A move towards a more meritocratic society whereby achievement and positions of power are a product not of blood lines, but genuine measured ability, was a radical and long fought- for change. An aristocracy passes down power and position along family lines. Though the word “meritocracy” came into being as a satirical commentary from educationalist Michael Young in 1958, who quickly saw the risks of social division in a world divided into winners and losers, and in which winners can feel justified with their hierarchical advantage on the basis of their intrinsic merit and their hard work. As Young “scientifically” and satirically put it:

IQ + Effort = Merit.

This formula, of course ignores the privileges and good luck that have a significant role to play in educational achievement and social success, and failure to acknowledge these contributes further to social division and resentment.

The Robbins report of 1963 has has echoes of Young’s equation for meritocracy with the famous line “courses of higher education should be available for all those who are qualified by ability and attainment to pursue them and who wish to do so.” If the graduate class sees itself and its achievements and success as meritocratic winners then, as Young warned in 1958, a social divide can emerge.

How broken is it?

Broken is a word that is being used a lot in this year of elections. While concerns about serious threats to democracy by artificial intelligence and other bad actors didn’t play out in 2024, a pattern has emerged that many citizens are not happy with their lot, with the majority of global elections resulting in incumbent governments being kicked out. The rise in populist and reactionary politics for many has been created by such a social divide educationally and culturally.

In the UK, Labour ran on the simple one word manifesto title of “Change.” The comms team certainly caught the global public imagination that the status quo just won’t cut it. “Broken” appeared eight times in the Labour manifesto of 2024 (and 16 times in the Liberal Democrats’ text).
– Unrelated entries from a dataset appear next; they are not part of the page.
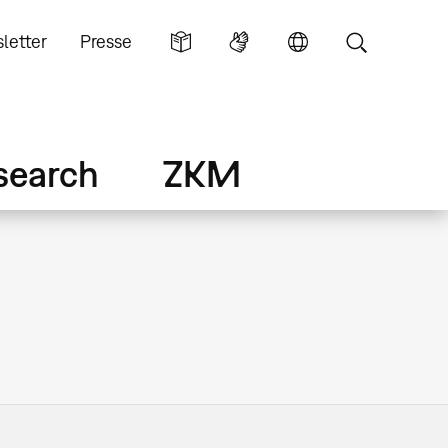
letter
Presse
search
ZKM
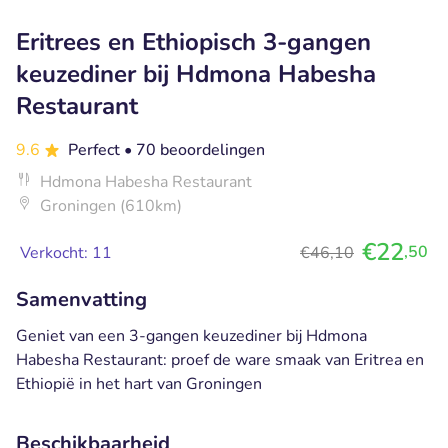
Eritrees en Ethiopisch 3-gangen
keuzediner bij Hdmona Habesha
Restaurant
9.6
Perfect
• 70 beoordelingen
Hdmona Habesha Restaurant
Groningen (610km)
€22
,50
Verkocht: 11
€46,10
Samenvatting
Geniet van een 3-gangen keuzediner bij Hdmona
Habesha Restaurant: proef de ware smaak van Eritrea en
Ethiopië in het hart van Groningen
Beschikbaarheid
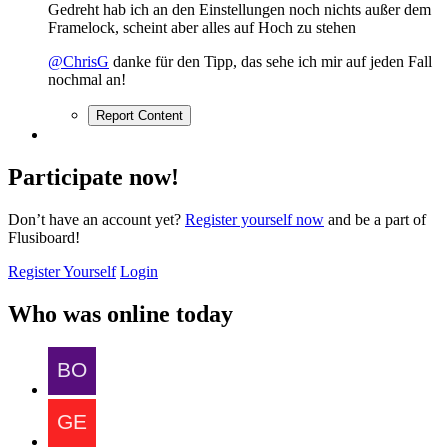
Gedreht hab ich an den Einstellungen noch nichts außer dem
Framelock, scheint aber alles auf Hoch zu stehen
@ChrisG
danke für den Tipp, das sehe ich mir auf jeden Fall
nochmal an!
Report Content
Participate now!
Don’t have an account yet?
Register yourself now
and be a part of
Flusiboard!
Register Yourself
Login
Who was online today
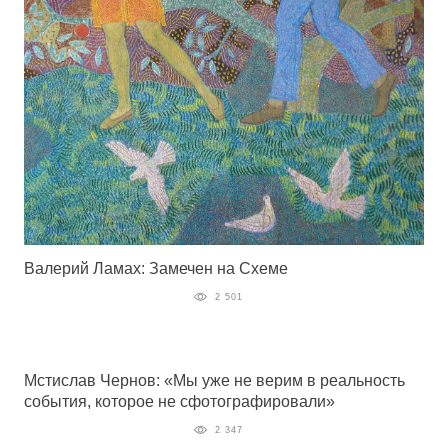
Валерий Ламах: Замечен на Схеме
2 501
Мстислав Чернов: «Мы уже не верим в реальность
события, которое не сфотографировали»
2 347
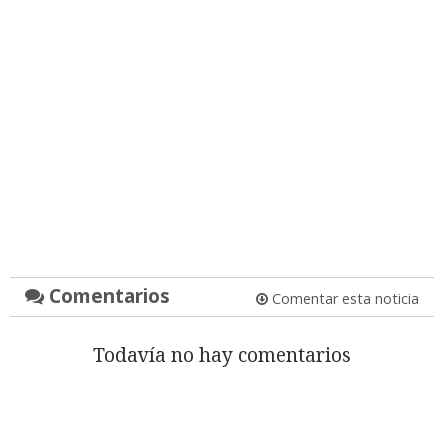
Comentarios
Comentar esta noticia
Todavía no hay comentarios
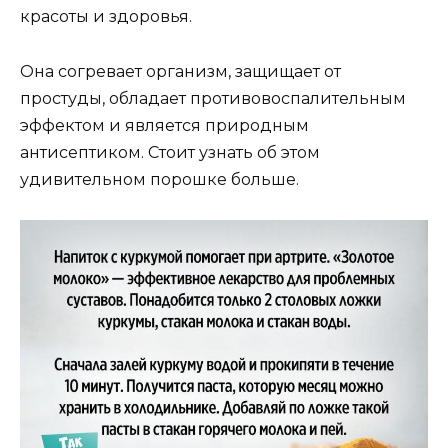
красоты и здоровья.
Она согревает организм, защищает от
простуды, обладает противовоспалительным
эффектом и является природным
антисептиком. Стоит узнать об этом
удивительном порошке больше.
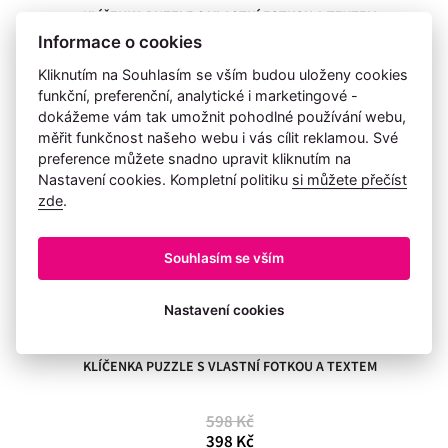
KLÍČENKA PUZZLE S VLASTNÍ FOTKOU A TEXTEM
Informace o cookies
598 Kč
Kliknutím na Souhlasím se vším budou uloženy cookies
398 Kč
funkční, preferenční, analytické i marketingové -
dokážeme vám tak umožnit pohodlné používání webu,
měřit funkčnost našeho webu i vás cílit reklamou. Své
preference můžete snadno upravit kliknutím na
Nastavení cookies. Kompletní politiku
si můžete přečíst
zde
.
Souhlasím se vším
Nastavení cookies
KLÍČENKA PUZZLE S VLASTNÍ FOTKOU A TEXTEM
598 Kč
398 Kč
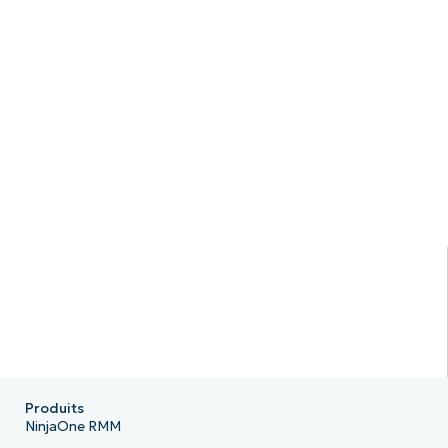
Produits
NinjaOne RMM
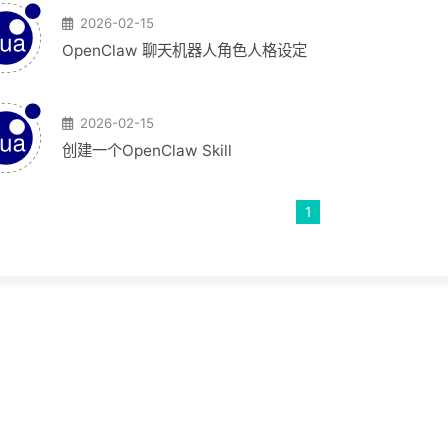
2026-02-15
OpenClaw 聊天机器人角色人格设定
2026-02-15
创建一个OpenClaw Skill
1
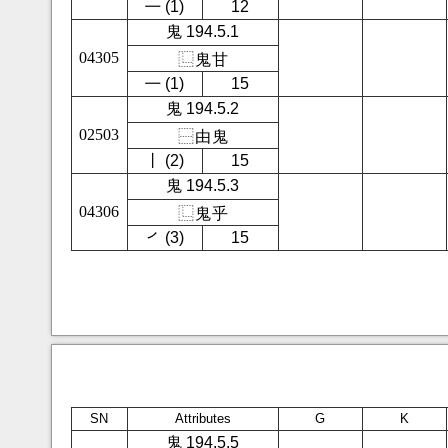
㇐ (1)
12
鬼 194.5.1
04305
⿺
鬼
甘
㇐ (1)
15
鬼 194.5.2
02503
⿱
由
鬼
㇑ (2)
15
鬼 194.5.3
04306
⿺
鬼
乎
㇒ (3)
15
SN
Attributes
G
K
鬼 194.5.5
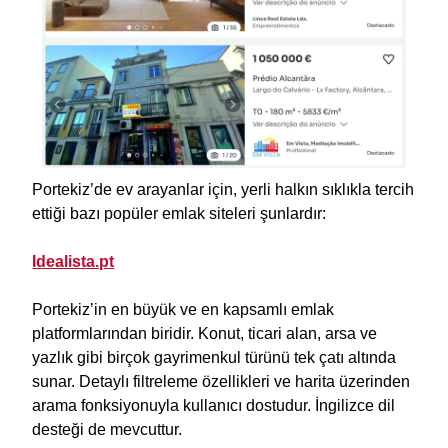
Portekiz’de ev arayanlar için, yerli halkın sıklıkla tercih
ettiği bazı popüler emlak siteleri şunlardır:
Idealista.pt
Portekiz’in en büyük ve en kapsamlı emlak
platformlarından biridir. Konut, ticari alan, arsa ve
yazlık gibi birçok gayrimenkul türünü tek çatı altında
sunar. Detaylı filtreleme özellikleri ve harita üzerinden
arama fonksiyonuyla kullanıcı dostudur. İngilizce dil
desteği de mevcuttur.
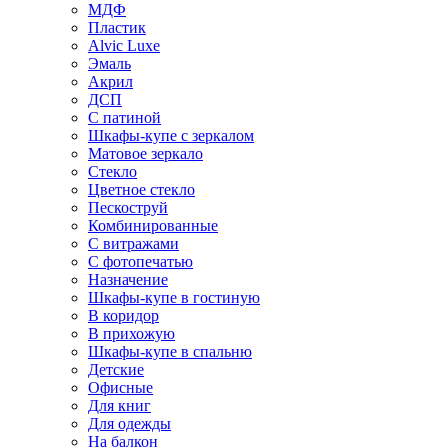
МДФ
Пластик
Alvic Luxe
Эмаль
Акрил
ДСП
С патиной
Шкафы-купе с зеркалом
Матовое зеркало
Стекло
Цветное стекло
Пескоструй
Комбинированные
С витражами
С фотопечатью
Назначение
Шкафы-купе в гостиную
В коридор
В прихожую
Шкафы-купе в спальню
Детские
Офисные
Для книг
Для одежды
На балкон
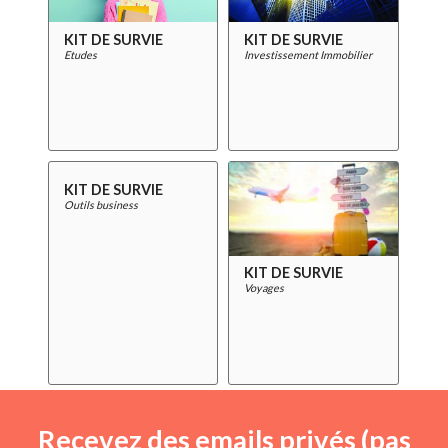
KIT DE SURVIE
KIT DE SURVIE
Etudes
Investissement Immobilier
KIT DE SURVIE
Outils business
KIT DE SURVIE
Voyages
Recevez des emails privés (pas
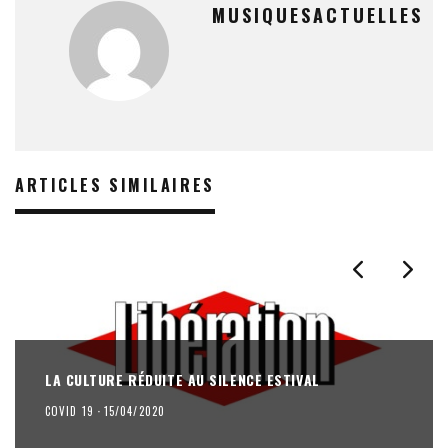
MUSIQUESACTUELLES
ARTICLES SIMILAIRES
LA CULTURE RÉDUITE AU SILENCE ESTIVAL
COVID 19
·
15/04/2020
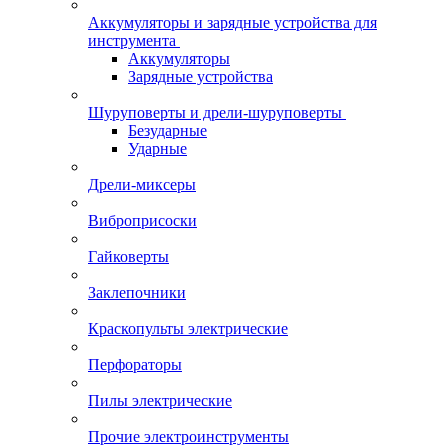
Аккумуляторы и зарядные устройства для
инструмента
Аккумуляторы
Зарядные устройства
Шуруповерты и дрели-шуруповерты
Безударные
Ударные
Дрели-миксеры
Виброприсоски
Гайковерты
Заклепочники
Краскопульты электрические
Перфораторы
Пилы электрические
Прочие электроинструменты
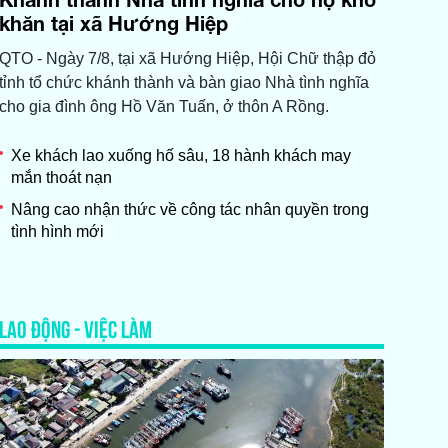
khăn tại xã Hướng Hiệp
QTO - Ngày 7/8, tại xã Hướng Hiệp, Hội Chữ thập đỏ
tỉnh tổ chức khánh thành và bàn giao Nhà tình nghĩa
cho gia đình ông Hồ Văn Tuấn, ở thôn A Rồng.
Xe khách lao xuống hố sâu, 18 hành khách may
mắn thoát nạn
Nâng cao nhận thức về công tác nhân quyền trong
tình hình mới
LAO ĐỘNG - VIỆC LÀM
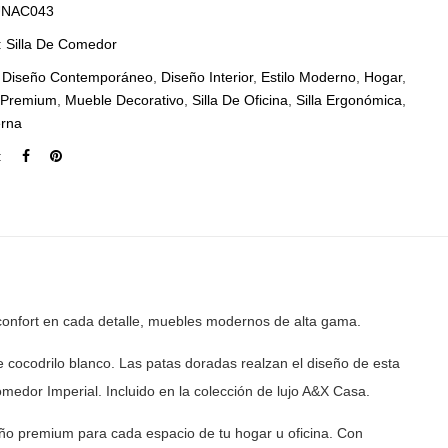
NAC043
:
Silla De Comedor
:
Diseño Contemporáneo
,
Diseño Interior
,
Estilo Moderno
,
Hogar
,
o Premium
,
Mueble Decorativo
,
Silla De Oficina
,
Silla Ergonómica
,
erna
:
confort en cada detalle, muebles modernos de
alta gama.
 cocodrilo blanco. Las patas doradas realzan el diseño
de esta
dor Imperial. Incluido en la colección de lujo
A&X Casa.
ño premium para cada espacio de tu hogar u oficina. Con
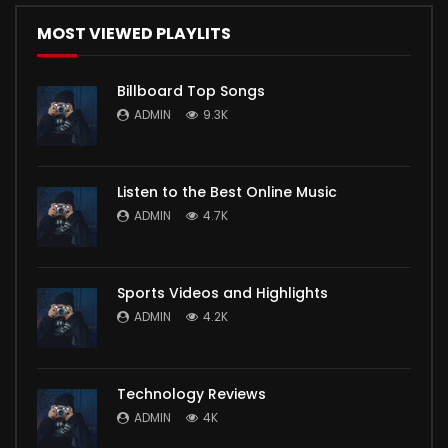
MOST VIEWED PLAYLITS
Billboard Top Songs
ADMIN
9.3K
Listen to the Best Online Music
ADMIN
4.7K
Sports Videos and Highlights
ADMIN
4.2K
Technology Reviews
ADMIN
4K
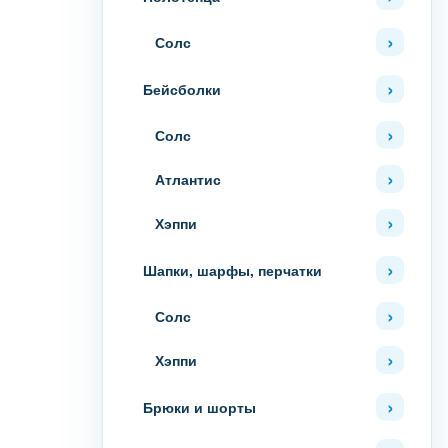
Солс
Бейсболки
Солс
Атлантис
Хэппи
Шапки, шарфы, перчатки
Солс
Хэппи
Брюки и шорты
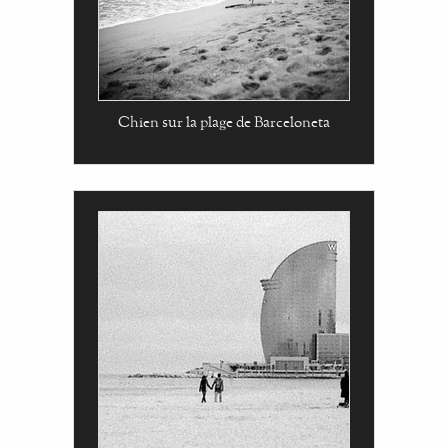
Chien sur la plage de Barceloneta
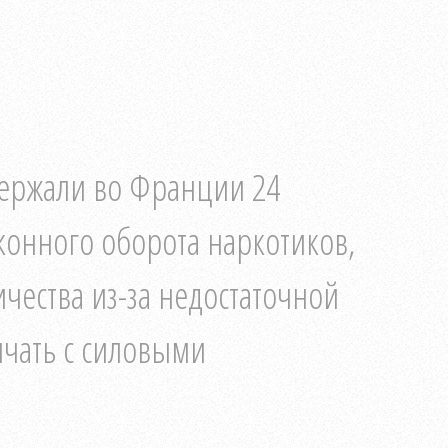
держали во Франции 24
аконного оборота наркотиков,
чества из-за недостаточной
ичать с силовыми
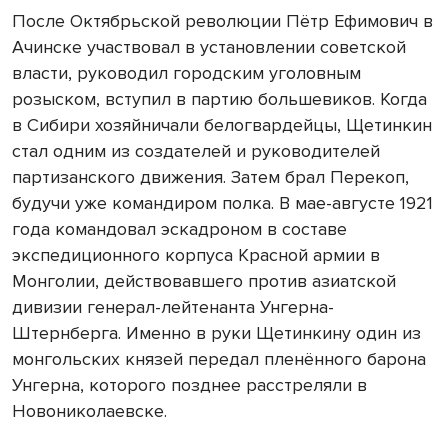
После Октябрьской революции Пётр Ефимович в
Ачинске участвовал в установлении советской
власти, руководил городским уголовным
розыском, вступил в партию большевиков. Когда
в Сибири хозяйничали белогвардейцы, Щетинкин
стал одним из создателей и руководителей
партизанского движения. Затем брал Перекоп,
будучи уже командиром полка. В мае-августе 1921
года командовал эскадроном в составе
экспедиционного корпуса Красной армии в
Монголии, действовавшего против азиатской
дивизии генерал-лейтенанта Унгерна-
Штернберга. Именно в руки Щетинкину один из
монгольских князей передал пленённого барона
Унгерна, которого позднее расстреляли в
Новониколаевске.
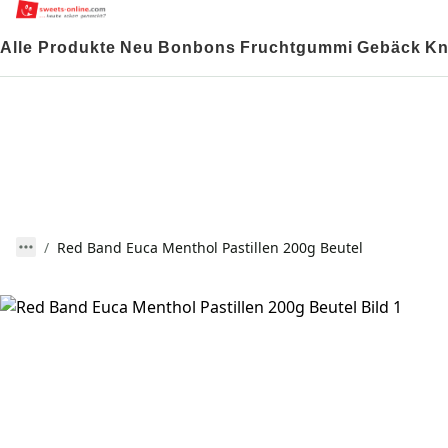
Alle Produkte
Neu
Bonbons
Fruchtgummi
Gebäck
Kn
Red Band Euca Menthol Pastillen 200g Beutel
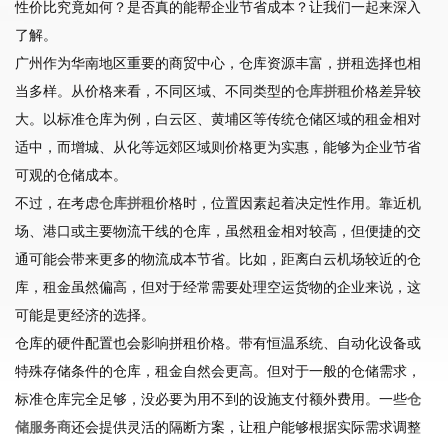
性价比究竟如何？是否真的能帮企业节省成本？让我们一起来深入
了解。
广州作为华南地区重要的商贸中心，仓库资源丰富，拼租选择也相
当多样。从价格来看，不同区域、不同类型的
仓库拼租
价格差异较
大。以标准仓库为例，白云区、黄埔区等传统仓储区域的租金相对
适中，而增城、从化等远郊区域则价格更为实惠，能够为企业节省
可观的仓储成本。
不过，在考虑
仓库拼租
价格时，位置因素起着决定性作用。靠近机
场、港口或主要物流干线的仓库，虽然租金相对较高，但便捷的交
通可能会带来更多的物流成本节省。比如，距离白云机场较近的仓
库，租金虽然偏高，但对于经常需要处理空运货物的企业来说，这
可能是更经济的选择。
仓库的硬件配置也会影响拼租价格。带有恒温系统、自动化设备或
特殊存储条件的仓库，租金自然会更高。但对于一般的仓储需求，
标准仓库完全足够，没必要为用不到的设施支付额外费用。一些
仓
储服务商
还会提供灵活的隔断方案，让租户能够根据实际需求调整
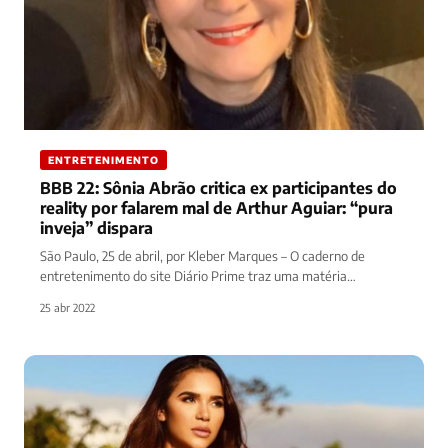
ENTRETENIMENTO
BBB 22: Sônia Abrão critica ex participantes do
reality por falarem mal de Arthur Aguiar: “pura
inveja” dispara
São Paulo, 25 de abril, por Kleber Marques – O caderno de
entretenimento do site Diário Prime traz uma matéria…
25 abr 2022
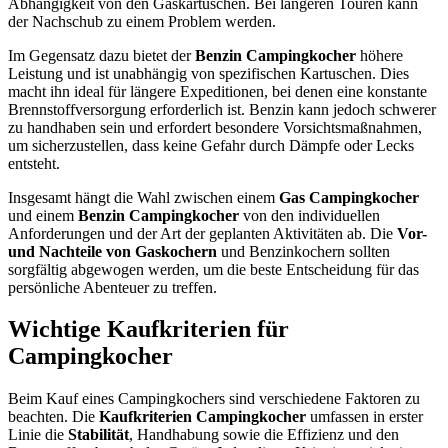
Abhängigkeit von den Gaskartuschen. Bei längeren Touren kann
der Nachschub zu einem Problem werden.
Im Gegensatz dazu bietet der
Benzin Campingkocher
höhere
Leistung und ist unabhängig von spezifischen Kartuschen. Dies
macht ihn ideal für längere Expeditionen, bei denen eine konstante
Brennstoffversorgung erforderlich ist. Benzin kann jedoch schwerer
zu handhaben sein und erfordert besondere Vorsichtsmaßnahmen,
um sicherzustellen, dass keine Gefahr durch Dämpfe oder Lecks
entsteht.
Insgesamt hängt die Wahl zwischen einem
Gas Campingkocher
und einem
Benzin Campingkocher
von den individuellen
Anforderungen und der Art der geplanten Aktivitäten ab. Die
Vor-
und Nachteile von Gaskochern
und Benzinkochern sollten
sorgfältig abgewogen werden, um die beste Entscheidung für das
persönliche Abenteuer zu treffen.
Wichtige Kaufkriterien für
Campingkocher
Beim Kauf eines Campingkochers sind verschiedene Faktoren zu
beachten. Die
Kaufkriterien Campingkocher
umfassen in erster
Linie die
Stabilität
, Handhabung sowie die Effizienz und den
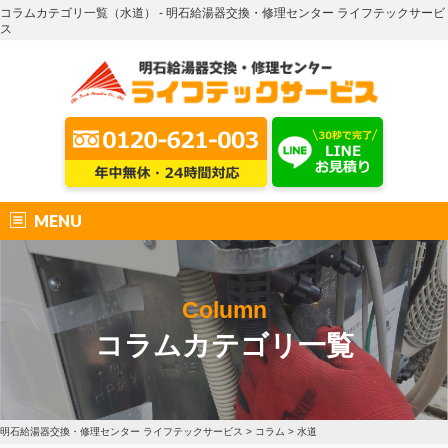
コラムカテゴリ一覧（水道） - 明石給湯器交換・修理センター ライフテックサービ
ス
MENU
Column
コラムカテゴリ一覧
明石給湯器交換・修理センター ライフテックサービス
>
コラム
>
水道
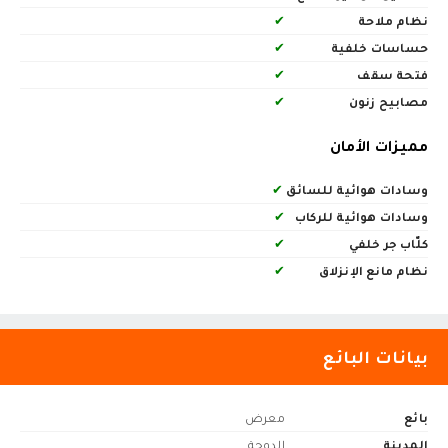
نظام ملاحة
✔
حساسات خلفية
✔
فتحة سقف
✔
مصابيح زنون
✔
مميزات الأمان
وسادات هوائية للسائق
✔
وسادات هوائية للركاب
✔
كلّاب جر خلفي
✔
نظام مانع الإنزلاق
✔
بيانات البائع
بائع
معرض
المدينة
الدوحة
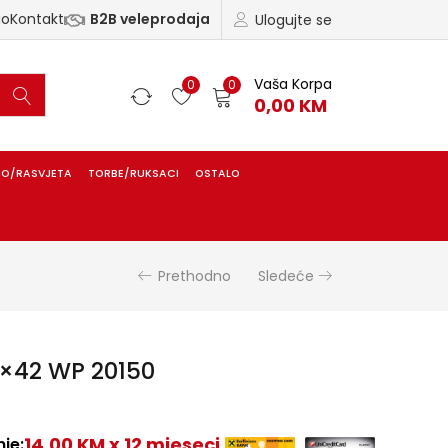
ao
Kontakt
B2B veleprodaja
Ulogujte se
Vaša Korpa
0
0
0,00
KM
IO/RASVJETA
TORBE/RUKSACI
OSTALO
Prethodno
Sledeće
×42 WP 20150
14,00 KM x 12 mjeseci
je:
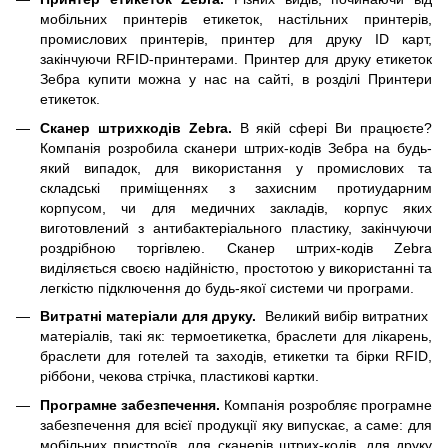
мобільних принтерів етикеток, настільних принтерів,
промислових принтерів, принтер для друку ID карт,
закінчуючи RFID-принтерами. Принтер для друку етикеток
Зебра купити можна у нас на сайті, в розділі Принтери
етикеток.
Сканер штрихкодів Zebra.
В якій сфері Ви працюєте?
Компанія розробила сканери штрих-кодів Зебра на будь-
який випадок, для використання у промислових та
складські приміщеннях з захисним протиударним
корпусом, чи для медичних закладів, корпус яких
виготовлений з антибактеріального пластику, закінчуючи
роздрібною торгівлею. Сканер штрих-кодів Zebra
виділяється своєю надійністю, простотою у використанні та
легкістю підключення до будь-якої системи чи програми.
Витратні матеріали для друку.
Великий вибір витратних
матеріалів, такі як: термоетикетка, браслети для лікарень,
браслети для готелей та заходів, етикетки та бірки RFID,
ріббони, чекова стрічка, пластикові картки.
Програмне забезпечення.
Компанія розробляє програмне
забезпечення для всієї продукції яку випускає, а саме: для
мобільних пристроїв, для сканерів штрих-кодів, для друку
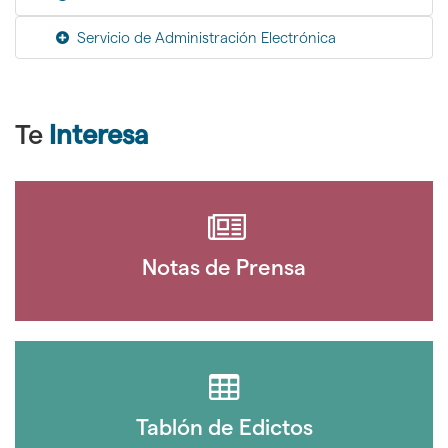
Servicio de Administración Electrónica
Te
Interesa
Notas de Prensa
Tablón de Edictos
The Labour Change manifesto described a broken transport system, energy market, criminal justice system, the NHS, school inspection, the apprenticeship levy and a social contract of hard work leading to opportunity underpinned by Labour’s fifth mission to “break down barriers to opportunity.”

We can see social division play out in a realignment of political partisanship in both the US and the UK. College graduates were a large constituency of voters in the US voting for the Democratic Party in 2024. This development is chronicled in the recent book on US politics, Polarized by Degrees which tracks social, cultural and economic changes and how from the 1980s onwards a re-alignment of graduates being conservative voting to a swing to the left has changed the electoral map of the US under the name of the “diploma divide”. For Brooks, meritocracy has created a caste system in the US. A similar story can be seen in the demographics of graduates voting behaviours in the UK with a clear preference for Labour.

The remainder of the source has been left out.